AFTERNOTE: I was actually surprised not to see any Conservative campaign staffers there – at least, none who were instantly recognizeable as such. Isn’t that now standard operating procedure for most parties — sending observers to the other parties’ events to collect intel?

Oh, right, the event. There is throbbing music – U2, a shoutout to his predecessor, perhaps? There are cheers, the leader is making his way to the front of the room, and – there he is. Not even bloodied and unbowed.

5:00:46 PM
Dion, you will be interested if not entirely surprised to hear, is “happy and unhappy.” What is the appropriate response to that, as far as audience reaction? Yay? Boo? A weird mix of the two?

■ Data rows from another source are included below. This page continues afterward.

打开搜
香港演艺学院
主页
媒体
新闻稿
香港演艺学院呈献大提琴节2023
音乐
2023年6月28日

“We cannot trust this man, it’s as simple as that,’ Dion tells the crowd. I lost my spot on the media riser – it was taken by a Liberal staffer who shall remain nameless, and who is tall enough already, so why he wants to prevent me from seeing the stage I don’t know – so I’m just going by his voice.

Randy Hillier! That’s the guy! Okay, now I can pay full attention to Dion without obsessing over the sideshow.

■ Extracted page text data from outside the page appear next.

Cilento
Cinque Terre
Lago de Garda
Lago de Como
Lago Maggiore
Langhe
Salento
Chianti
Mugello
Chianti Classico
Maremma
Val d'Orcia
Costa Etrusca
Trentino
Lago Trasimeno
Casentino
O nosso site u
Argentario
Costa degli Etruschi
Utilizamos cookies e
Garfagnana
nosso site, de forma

Something about carbon offsetting, and now – the real announcement! Wait, what? Is there an announcement? I bet if I could see the stage, I’d know!

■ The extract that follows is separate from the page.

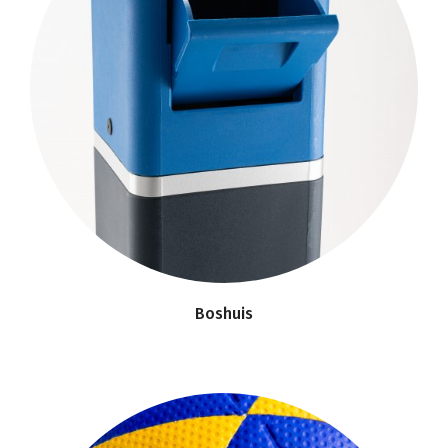
Boshuis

Anyway, when he becomes Prime Minister – long pause for applause, which, thankfully, occurs, and how embarrassing would that have been if it didn’t? – he will ensure that there is *true* carbon offset that will actually reduce greenhouse gases – a “gold standard”. Crowd loves that. In fairness, crowd would love anything at this time. I bet even a Hail Satan! would elicit at least a tentative cheer.

5:09:40 PM
Okay, bit of a berry-related hiccough there – for some reason, my network connection keeps stubbornly refusing to, you know, exist, which is delaying the update and leaving dozens of you on the edges of your seats over what Stephane Dion is telling the crowd. Which is that Jack Layton “thinks he’s Barack Obama” and that all those people who “lent him their votes” want them back – with interest! Big applause there.

5:13:29 PM
Hey, isn’t that former Ottawa mayor turned Ontario cabinet minister Jim Watson wearing a David Pratt button? It is! (I even made him pose for a picture, which I’ll upload when this day finally ends.)

5:14:49 PM
And – that’s it from Dion. “What a speech,” says Penny Collennette. “I actually agree with John Baird,” she confesses. “He says leadership must be bold.” His version of boldness, though, is brash and bombastic – and “our David Pratt” is going to take care of that.

More cheers.

There are a surprising number of people outside the tent, who are sticking around despite the drizzle.

5:20:35 PM
And – that seems to be definitively it, as far as the formal event goes. The leader is leaving – slowly, with the obligatory handshaking and entourage of sign-bearers, and suddenly it’s like I’m back at the Liberal leadership convention, only thankfully, hundreds of miles away from the Palais du Congres.

5:23:16 PM
Finally, I managed to file an update – and apologies for the berrysilence, it was entirely involuntary. It’s now time for the media bus to pull out, taking with it a good chunk of the press gallery, so there is lots of hugs and back-patting and that sort of thing going on. Those of us stuck in Ottawa are going to miss them terribly.

What, you didn’t think we hugged? We’re not monsters.
Okay, that’s it for me – I’ll post photos later, but I have to give my poor overworked thumbs a break. I’m sure you’ll be sick of the sight of my text by the end of the campaign, no worries.